= To do =
Begin at the line containing "Получить консультацию" in the data below and go on through the line containing "2-9-6提交相关证明后我们将及时删除。", repeating each line exactly; include both ends and no other line.

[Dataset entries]
-- Opening Marker --
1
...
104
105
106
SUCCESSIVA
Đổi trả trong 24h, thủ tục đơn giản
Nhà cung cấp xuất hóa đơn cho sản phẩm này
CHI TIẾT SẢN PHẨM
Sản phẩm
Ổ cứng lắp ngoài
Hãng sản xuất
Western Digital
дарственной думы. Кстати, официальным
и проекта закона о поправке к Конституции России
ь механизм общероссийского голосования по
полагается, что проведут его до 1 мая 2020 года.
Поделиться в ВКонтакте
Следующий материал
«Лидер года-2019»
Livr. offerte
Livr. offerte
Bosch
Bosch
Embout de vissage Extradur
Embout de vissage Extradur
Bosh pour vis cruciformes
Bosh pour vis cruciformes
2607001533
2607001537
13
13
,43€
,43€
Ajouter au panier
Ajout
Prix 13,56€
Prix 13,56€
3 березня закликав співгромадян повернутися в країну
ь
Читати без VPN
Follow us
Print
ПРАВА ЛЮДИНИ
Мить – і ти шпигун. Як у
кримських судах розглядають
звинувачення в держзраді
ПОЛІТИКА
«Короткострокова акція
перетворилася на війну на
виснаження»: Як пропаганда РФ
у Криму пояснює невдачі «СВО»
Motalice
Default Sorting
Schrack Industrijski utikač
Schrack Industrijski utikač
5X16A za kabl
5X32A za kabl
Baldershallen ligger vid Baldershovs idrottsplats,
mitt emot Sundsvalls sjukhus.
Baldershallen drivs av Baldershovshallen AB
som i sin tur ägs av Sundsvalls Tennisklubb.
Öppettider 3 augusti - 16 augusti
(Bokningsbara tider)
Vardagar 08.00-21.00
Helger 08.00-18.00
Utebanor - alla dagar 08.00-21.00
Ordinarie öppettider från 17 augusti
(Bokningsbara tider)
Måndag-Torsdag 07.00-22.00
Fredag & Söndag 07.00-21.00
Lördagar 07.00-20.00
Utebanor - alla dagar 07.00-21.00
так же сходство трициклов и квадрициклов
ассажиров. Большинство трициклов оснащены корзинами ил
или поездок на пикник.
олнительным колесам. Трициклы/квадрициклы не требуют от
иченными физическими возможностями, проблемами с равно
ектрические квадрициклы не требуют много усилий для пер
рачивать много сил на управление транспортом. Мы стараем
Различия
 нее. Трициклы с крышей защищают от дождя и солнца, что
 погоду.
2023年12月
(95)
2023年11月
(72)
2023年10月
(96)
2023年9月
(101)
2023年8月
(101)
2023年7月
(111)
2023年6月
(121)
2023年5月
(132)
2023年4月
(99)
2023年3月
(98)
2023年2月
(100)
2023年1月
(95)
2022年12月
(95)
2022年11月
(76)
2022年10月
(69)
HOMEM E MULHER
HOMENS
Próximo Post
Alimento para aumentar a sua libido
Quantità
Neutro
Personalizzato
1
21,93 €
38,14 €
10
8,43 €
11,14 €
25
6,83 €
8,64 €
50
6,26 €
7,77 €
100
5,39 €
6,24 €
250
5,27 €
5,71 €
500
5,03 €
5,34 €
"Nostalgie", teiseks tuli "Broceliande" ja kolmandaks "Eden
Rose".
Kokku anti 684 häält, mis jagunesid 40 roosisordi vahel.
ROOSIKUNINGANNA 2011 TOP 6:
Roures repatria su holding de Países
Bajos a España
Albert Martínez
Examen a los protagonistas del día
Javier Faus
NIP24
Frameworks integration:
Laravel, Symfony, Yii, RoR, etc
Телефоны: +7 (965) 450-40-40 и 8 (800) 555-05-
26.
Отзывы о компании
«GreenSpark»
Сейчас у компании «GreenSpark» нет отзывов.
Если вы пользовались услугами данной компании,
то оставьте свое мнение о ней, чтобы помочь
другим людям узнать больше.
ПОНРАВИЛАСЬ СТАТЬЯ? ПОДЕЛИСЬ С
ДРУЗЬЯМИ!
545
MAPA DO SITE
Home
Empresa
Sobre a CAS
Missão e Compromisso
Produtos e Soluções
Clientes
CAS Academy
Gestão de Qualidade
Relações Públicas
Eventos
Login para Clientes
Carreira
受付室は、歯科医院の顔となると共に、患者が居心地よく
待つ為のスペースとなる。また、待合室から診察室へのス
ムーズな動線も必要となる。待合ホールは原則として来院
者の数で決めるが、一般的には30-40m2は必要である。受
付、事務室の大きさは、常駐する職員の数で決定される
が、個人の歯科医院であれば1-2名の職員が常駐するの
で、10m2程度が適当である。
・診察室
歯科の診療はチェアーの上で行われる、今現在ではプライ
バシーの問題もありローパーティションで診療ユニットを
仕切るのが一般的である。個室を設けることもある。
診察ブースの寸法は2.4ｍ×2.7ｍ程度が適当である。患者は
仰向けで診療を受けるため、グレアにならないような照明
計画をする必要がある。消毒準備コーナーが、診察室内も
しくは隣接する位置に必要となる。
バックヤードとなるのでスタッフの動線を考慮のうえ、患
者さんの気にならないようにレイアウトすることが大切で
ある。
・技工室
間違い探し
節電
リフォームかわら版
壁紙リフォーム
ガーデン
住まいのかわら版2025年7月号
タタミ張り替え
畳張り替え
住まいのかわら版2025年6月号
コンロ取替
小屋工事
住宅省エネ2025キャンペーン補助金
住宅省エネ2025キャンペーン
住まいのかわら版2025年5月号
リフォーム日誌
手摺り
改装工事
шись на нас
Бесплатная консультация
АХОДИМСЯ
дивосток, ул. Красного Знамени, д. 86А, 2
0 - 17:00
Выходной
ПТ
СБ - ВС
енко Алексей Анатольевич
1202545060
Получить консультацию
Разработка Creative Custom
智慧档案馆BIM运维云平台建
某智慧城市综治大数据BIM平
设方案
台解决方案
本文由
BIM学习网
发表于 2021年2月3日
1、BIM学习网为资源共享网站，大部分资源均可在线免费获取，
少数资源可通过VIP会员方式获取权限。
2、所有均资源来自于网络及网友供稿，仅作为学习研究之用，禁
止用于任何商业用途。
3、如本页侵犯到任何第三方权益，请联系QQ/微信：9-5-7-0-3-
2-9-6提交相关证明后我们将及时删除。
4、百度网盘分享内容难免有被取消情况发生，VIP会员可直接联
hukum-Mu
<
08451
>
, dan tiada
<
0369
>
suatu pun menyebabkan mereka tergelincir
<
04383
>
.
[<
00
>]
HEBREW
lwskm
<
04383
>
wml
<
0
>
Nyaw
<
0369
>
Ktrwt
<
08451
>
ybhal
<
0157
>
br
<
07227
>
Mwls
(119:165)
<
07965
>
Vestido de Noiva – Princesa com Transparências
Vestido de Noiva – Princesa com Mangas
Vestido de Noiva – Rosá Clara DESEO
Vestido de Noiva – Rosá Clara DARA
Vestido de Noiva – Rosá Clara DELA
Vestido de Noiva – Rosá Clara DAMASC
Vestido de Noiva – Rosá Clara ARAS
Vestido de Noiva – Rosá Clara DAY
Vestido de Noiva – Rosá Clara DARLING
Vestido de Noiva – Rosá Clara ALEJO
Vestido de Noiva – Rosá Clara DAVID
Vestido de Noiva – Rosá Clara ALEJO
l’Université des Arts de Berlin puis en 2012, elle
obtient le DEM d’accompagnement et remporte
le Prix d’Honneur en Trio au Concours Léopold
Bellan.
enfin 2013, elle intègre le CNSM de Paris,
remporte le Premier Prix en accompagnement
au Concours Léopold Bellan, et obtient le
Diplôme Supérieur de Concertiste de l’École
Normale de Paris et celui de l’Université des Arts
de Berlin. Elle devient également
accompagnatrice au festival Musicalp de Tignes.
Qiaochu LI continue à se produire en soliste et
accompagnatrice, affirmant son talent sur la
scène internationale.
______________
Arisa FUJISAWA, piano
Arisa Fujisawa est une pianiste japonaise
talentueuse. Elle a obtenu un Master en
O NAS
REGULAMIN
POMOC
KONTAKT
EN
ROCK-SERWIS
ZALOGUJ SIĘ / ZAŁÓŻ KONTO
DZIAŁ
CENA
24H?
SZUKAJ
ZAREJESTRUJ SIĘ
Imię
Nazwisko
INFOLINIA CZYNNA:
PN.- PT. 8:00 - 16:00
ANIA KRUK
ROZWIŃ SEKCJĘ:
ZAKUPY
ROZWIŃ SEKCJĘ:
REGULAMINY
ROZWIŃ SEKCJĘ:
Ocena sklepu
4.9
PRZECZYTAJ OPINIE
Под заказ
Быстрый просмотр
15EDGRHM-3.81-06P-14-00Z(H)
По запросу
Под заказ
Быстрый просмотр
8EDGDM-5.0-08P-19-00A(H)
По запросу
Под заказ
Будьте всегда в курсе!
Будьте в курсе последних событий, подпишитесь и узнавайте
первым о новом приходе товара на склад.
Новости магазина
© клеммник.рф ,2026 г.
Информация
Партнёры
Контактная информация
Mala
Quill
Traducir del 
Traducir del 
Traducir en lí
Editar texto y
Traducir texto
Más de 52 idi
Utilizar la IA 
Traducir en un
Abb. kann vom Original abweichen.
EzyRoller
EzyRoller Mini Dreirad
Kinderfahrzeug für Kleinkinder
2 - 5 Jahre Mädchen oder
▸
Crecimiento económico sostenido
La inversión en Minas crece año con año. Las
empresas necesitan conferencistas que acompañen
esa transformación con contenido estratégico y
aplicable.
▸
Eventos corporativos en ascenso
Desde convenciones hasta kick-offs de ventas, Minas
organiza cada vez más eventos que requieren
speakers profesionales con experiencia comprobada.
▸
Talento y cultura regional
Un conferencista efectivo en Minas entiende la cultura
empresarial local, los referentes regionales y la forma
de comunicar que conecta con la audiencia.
-- Closing Marker --
= Solution =
Получить консультацию
Разработка Creative Custom
智慧档案馆BIM运维云平台建
某智慧城市综治大数据BIM平
设方案
台解决方案
本文由
BIM学习网
发表于 2021年2月3日
1、BIM学习网为资源共享网站，大部分资源均可在线免费获取，
少数资源可通过VIP会员方式获取权限。
2、所有均资源来自于网络及网友供稿，仅作为学习研究之用，禁
止用于任何商业用途。
3、如本页侵犯到任何第三方权益，请联系QQ/微信：9-5-7-0-3-
2-9-6提交相关证明后我们将及时删除。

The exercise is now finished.